One more step remains before running DE: we need to choose which genes to analyze for our cell type. The intuition here is that if a gene is 1. barely expressed in your cell type, and 2. highly expressed in neighbors of that cell type, then a large share of that gene’s counts in your cell type will be misassignments from neighboring cells. Such a gene will be prone to bias in DE analyses, and should often be excluded from analyses of your cell type. See our post on segmentation error in DE for why segmentation error must be considered in DE analyses, see the smiDE paper linked earlier for countermeasures we recommend, and see this post on advanced cell typing strategies for other relevant tools.
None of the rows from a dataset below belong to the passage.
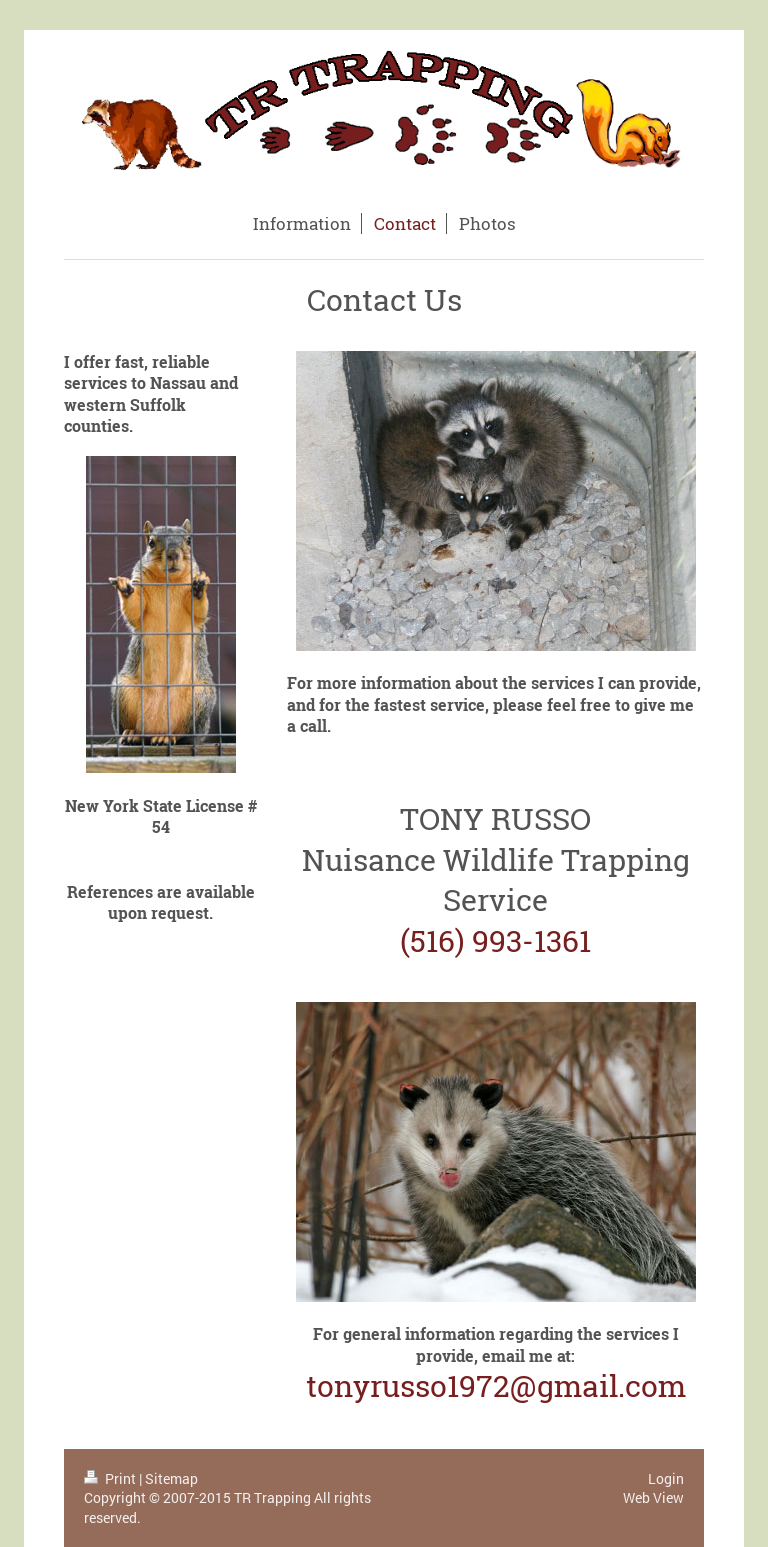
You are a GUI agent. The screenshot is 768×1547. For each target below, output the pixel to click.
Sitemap (171, 1478)
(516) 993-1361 (495, 940)
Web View (653, 1497)
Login (666, 1478)
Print (111, 1478)
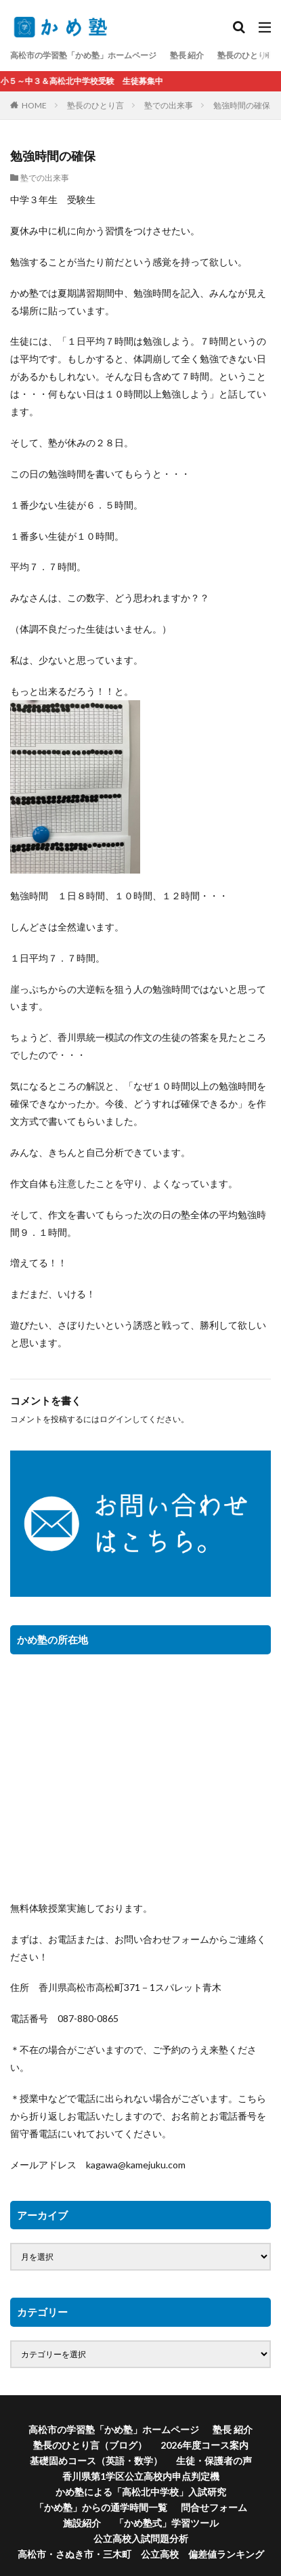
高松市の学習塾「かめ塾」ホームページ (83, 55)
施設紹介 (82, 2523)
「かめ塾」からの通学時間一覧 (101, 2507)
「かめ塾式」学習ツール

# identify genes with minimal bias from segmentation errors in this cell type
# (see https://www.biorxiv.org/content/10.1101/2024.08.02.606405v2.abstract for details)
source(url("https://raw.githubusercontent.com/Nanostring-Biostats/CosMx-Analysis-Scratch-Space/refs/heads/Main/_code/cell-typing-advanced-strategies/getSubtypingGenes.R"))
# get genes safe from contamination:
contamfilter <- findSafeGenes(
  counts = Matrix::t(seu[["RNA"]]@counts),  # note we're entering info for all cells           
  xy = xy,                            # again entering info for all cells
  ismycelltype = is1,                 # logical indicating the cell type to be run in DE
  tissue = NULL,                      # specify if tissues have xy overlap
  self_vs_neighbor_threshold = 1   # min ratio of expression in the cell type vs. in its neighbors
)
safegenes <- contamfilter$safegenes

This final vector “safegenes” is our effective plex for analyzing our chosen cell type, the genes useful for analysis within that cell type. Comparing this across panels can also be informative.

Now we’ll run a DE analysis using simple linear models. For proper DE analyses, we recommend using the full smiDE toolkit. The below code is adequate for the purposes of comparing panels, and it runs very quickly.

# normalized counts:
scaling_factors <- Matrix::colSums(seu[["RNA"]]@counts) 
y <- Matrix::Diagonal(x = scaling_factors[is1]^-1) %*% Matrix::t(seu[["RNA"]]@counts[, is1]) * mean(scaling_factors)
y <- log2(1 + y)
y <- y[, safegenes]

# design matrix:
df <- data.frame(distvar = varforDE[is1])

## run DE:
# Extract predictor and response
x <- df[[1]]
n <- length(x)

# Center x for numerical stability
x_centered <- x - mean(x)

# Design matrix: intercept and centered predictor
X <- cbind(1, x_centered)
XtX_inv <- solve(t(X) %*% X)  # (X'X)^-1 for SEs

# Fit model: β = (X'X)^-1 X'Y
betas <- XtX_inv %*% t(X) %*% y  # 2 x G matrix: row 1 = intercepts, row 2 = slopes

# Residuals
fitted <- X %*% betas
resid <- y - fitted

# Residual variance per gene
sigma2 <- colSums(resid^2) / (n - 2)

# Standard error of slope estimates
se_beta1 <- sqrt(sigma2 * XtX_inv[2, 2])  # scalar * vector

# T-statistics for slope (row 2 of beta matrix)
t_stats <- betas[2, ] / se_beta1

# Two-sided p-values
pvals <- 2 * pt(-abs(t_stats), df = n - 2)

# Output
results <- data.frame(
  slope = betas[2, ],
  pval = pvals
)
results$padj <- p.adjust(results$pval)

A simple volcano plot suffices to convey the richness of the DE results:

plot(betas[2, ], pmin(-log10(pvals), 75), 
     cex = 0.7, pch = 16, col = scales::alpha("darkblue", 0.3),
     xlab = "Log2 fold-change per additional neighbor of cell type 2",
     ylab = "-log10(p-value)",
     cex.lab = 1.25)
showgenes <- rownames(results)[results$padj < 0.3]
abline(h = -log10(max(results$pval[results$padj < 0.05])), lty = 2, col = "grey50")
abline(h = -log10(max(results$pval[results$padj < 0.25])), lty = 3, col = "grey50")
legend("bottomright", lty = c(2,3), cex = 0.7,
       legend = paste0("Adjusted p = ", c(0.05, 0.25), " (", c(sum(results$padj < 0.05), sum(results$padj < 0.25)), " genes)"))
text(results[showgenes, "slope"],
     pmin(-log10(results[showgenes, "pval"]), 75), 
     showgenes,
     col = 1, cex = 0.75)

The resulting volcano plots are below (note the different y-axis scales):

We find that the WTX panel has more than double the significant (adjusted p-value < 0.05) genes. Reassuringly, shared genes tend to be significant in the same direction in both datasets. From this figure, we would conclude (unsurprisingly) that the larger panel yields a richer set of results from the same differential expression analysis.